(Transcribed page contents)

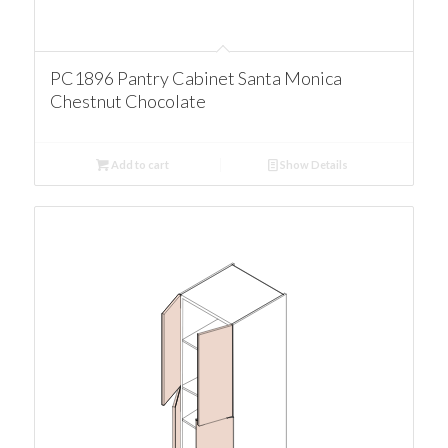
PC1896 Pantry Cabinet Santa Monica
Chestnut Chocolate
Add to cart
Show Details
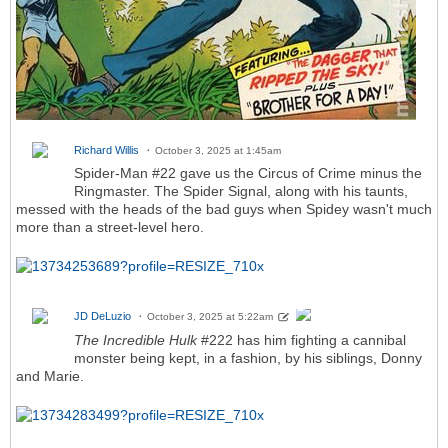
Richard Willis
October 3, 2025 at 1:45am
Spider-Man #22 gave us the Circus of Crime minus the
Ringmaster. The Spider Signal, along with his taunts,
messed with the heads of the bad guys when Spidey wasn't much
more than a street-level hero.
JD DeLuzio
October 3, 2025 at 5:22am
The Incredible Hulk
#222 has him fighting a cannibal
monster being kept, in a fashion, by his siblings, Donny
and Marie.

» The task: Report the number of lines in the records that include the string "with", and write no other words.

» Response area: 2